## What is expected
Gather each line of the records where "headers" appears.

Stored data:
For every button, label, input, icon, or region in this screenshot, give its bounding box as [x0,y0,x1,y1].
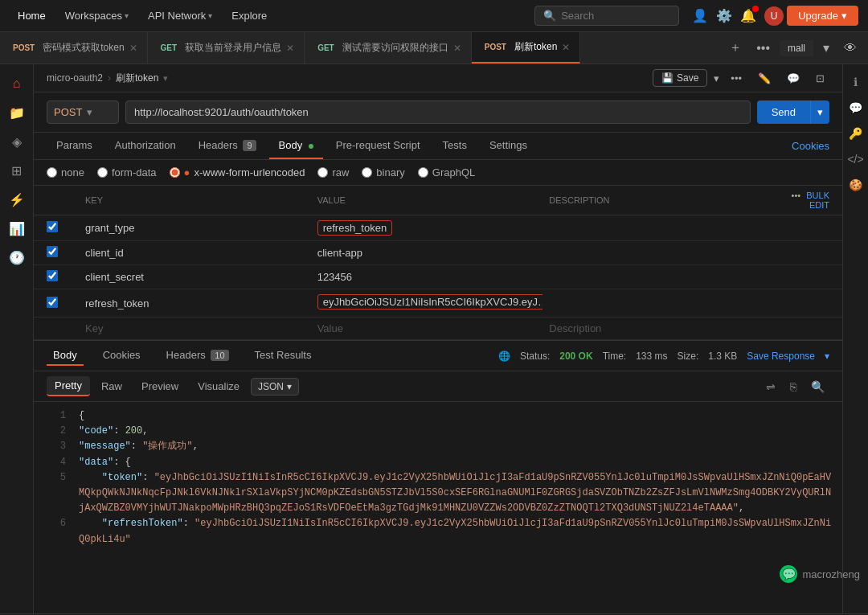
add-tab-icon[interactable]: ＋ [724,38,747,58]
profile-icon[interactable]: 👤 [692,8,708,23]
save-button[interactable]: 💾 Send Save [653,69,707,87]
row4-key[interactable]: refresh_token [85,297,311,310]
size-value: 1.3 KB [708,351,737,362]
res-tab-test-results[interactable]: Test Results [248,346,318,366]
eye-icon[interactable]: 👁 [839,39,862,57]
row3-key[interactable]: client_secret [85,271,311,283]
wrap-icon[interactable]: ⇌ [761,378,780,396]
settings-icon[interactable]: ⚙️ [716,8,732,23]
tab-3-close-icon[interactable]: ✕ [562,42,570,53]
sidebar-icon-monitor[interactable]: 📊 [4,215,30,241]
json-line-1: 1 { [34,408,842,424]
more-options-icon[interactable]: ••• [726,70,747,87]
row1-value[interactable]: refresh_token [317,220,543,236]
row4-value[interactable]: eyJhbGciOiJSUzI1NiIsInR5cCI6IkpXVCJ9.eyJ… [317,294,543,312]
save-arrow-icon[interactable]: ▾ [714,72,719,84]
send-dropdown-button[interactable]: ▾ [811,100,829,124]
tab-3[interactable]: POST 刷新token ✕ [472,32,581,64]
tab-1-close-icon[interactable]: ✕ [286,43,294,54]
row2-checkbox[interactable] [47,246,58,257]
req-tab-tests[interactable]: Tests [433,133,477,159]
tab-0[interactable]: POST 密码模式获取token ✕ [0,32,148,64]
format-select[interactable]: JSON ▾ [251,378,299,396]
rs-comment-icon[interactable]: 💬 [845,96,867,119]
row2-value[interactable]: client-app [317,247,543,259]
search-bar[interactable]: 🔍 [534,6,679,26]
row3-checkbox[interactable] [47,270,58,281]
send-button[interactable]: Send [757,100,811,124]
sidebar-icon-history[interactable]: 🕐 [4,244,30,270]
table-row: refresh_token eyJhbGciOiJSUzI1NiIsInR5cC… [34,289,842,318]
sidebar-icon-collection[interactable]: 📁 [4,100,30,125]
workspace-label[interactable]: mall [780,40,813,56]
body-opt-binary[interactable]: binary [362,166,404,178]
sidebar-icon-mock[interactable]: ⚡ [4,187,30,212]
copy-icon[interactable]: ⎘ [785,378,801,396]
avatar-icon[interactable]: U [764,6,784,26]
tab-2-title: 测试需要访问权限的接口 [342,41,448,55]
res-raw-button[interactable]: Raw [93,377,130,396]
res-tab-cookies[interactable]: Cookies [96,346,147,366]
cookies-link[interactable]: Cookies [792,140,829,152]
url-input[interactable] [125,100,751,124]
body-opt-form-data[interactable]: form-data [97,166,157,178]
row1-checkbox[interactable] [47,221,58,232]
upgrade-button[interactable]: Upgrade ▾ [787,6,858,26]
row1-key[interactable]: grant_type [85,222,311,234]
body-opt-none[interactable]: none [47,166,84,178]
req-tab-headers[interactable]: Headers 9 [189,133,266,159]
res-visualize-button[interactable]: Visualize [190,377,248,396]
nav-workspaces[interactable]: Workspaces ▾ [57,6,137,25]
watermark: 💬 macrozheng [780,565,860,583]
req-tab-params[interactable]: Params [47,133,102,159]
row4-checkbox[interactable] [47,297,58,308]
nav-explore[interactable]: Explore [223,6,275,25]
th-bulk-edit[interactable]: ••• Bulk Edit [781,191,829,210]
req-tab-settings[interactable]: Settings [480,133,537,159]
more-tabs-icon[interactable]: ••• [751,39,775,57]
body-opt-urlencoded[interactable]: ● x-www-form-urlencoded [170,166,305,178]
share-icon[interactable]: ⊡ [811,70,829,87]
method-select[interactable]: POST ▾ [47,100,119,124]
tab-0-close-icon[interactable]: ✕ [129,43,137,54]
breadcrumb-project[interactable]: micro-oauth2 [47,72,103,84]
tab-1[interactable]: GET 获取当前登录用户信息 ✕ [148,32,305,64]
row2-key[interactable]: client_id [85,247,311,259]
body-opt-graphql[interactable]: GraphQL [418,166,475,178]
sidebar-icon-api[interactable]: ◈ [4,129,30,154]
new-row-key[interactable]: Key [85,322,311,334]
search-response-icon[interactable]: 🔍 [806,378,829,396]
rs-cookie-icon[interactable]: 🍪 [845,174,867,196]
res-tab-headers[interactable]: Headers 10 [160,346,235,366]
edit-icon[interactable]: ✏️ [753,70,776,87]
tab-2[interactable]: GET 测试需要访问权限的接口 ✕ [305,32,472,64]
req-tab-body[interactable]: Body [269,133,323,159]
save-response-arrow-icon[interactable]: ▾ [825,351,829,362]
search-input[interactable] [561,10,670,22]
table-header: KEY VALUE DESCRIPTION ••• Bulk Edit [34,186,842,215]
workspace-arrow-icon[interactable]: ▾ [818,39,834,57]
row3-value[interactable]: 123456 [317,271,543,283]
nav-api-network[interactable]: API Network ▾ [140,6,220,25]
req-tab-auth[interactable]: Authorization [105,133,186,159]
save-response-button[interactable]: Save Response [747,351,815,362]
new-row-desc[interactable]: Description [549,322,775,334]
rs-key-icon[interactable]: 🔑 [845,122,867,145]
breadcrumb-arrow-icon[interactable]: ▾ [163,73,168,84]
res-preview-button[interactable]: Preview [133,377,186,396]
upgrade-arrow-icon: ▾ [841,10,847,22]
notification-icon[interactable]: 🔔 [740,8,756,23]
req-tab-pre-request[interactable]: Pre-request Script [326,133,430,159]
sidebar-icon-env[interactable]: ⊞ [4,158,30,183]
rs-info-icon[interactable]: ℹ [845,71,867,93]
body-opt-raw[interactable]: raw [317,166,349,178]
comment-icon[interactable]: 💬 [782,70,805,87]
rs-code-icon[interactable]: </> [845,148,867,170]
res-pretty-button[interactable]: Pretty [47,376,90,396]
method-arrow-icon: ▾ [87,106,92,118]
nav-home[interactable]: Home [10,6,54,25]
new-row-value[interactable]: Value [317,322,543,334]
sidebar-icon-home[interactable]: ⌂ [4,71,30,96]
res-tab-body[interactable]: Body [47,346,84,366]
tab-2-close-icon[interactable]: ✕ [453,43,461,54]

## Answer to the exercise
req-tab-headers[interactable]: Headers 9 [189,133,266,159]
res-tab-headers[interactable]: Headers 10 [160,346,235,366]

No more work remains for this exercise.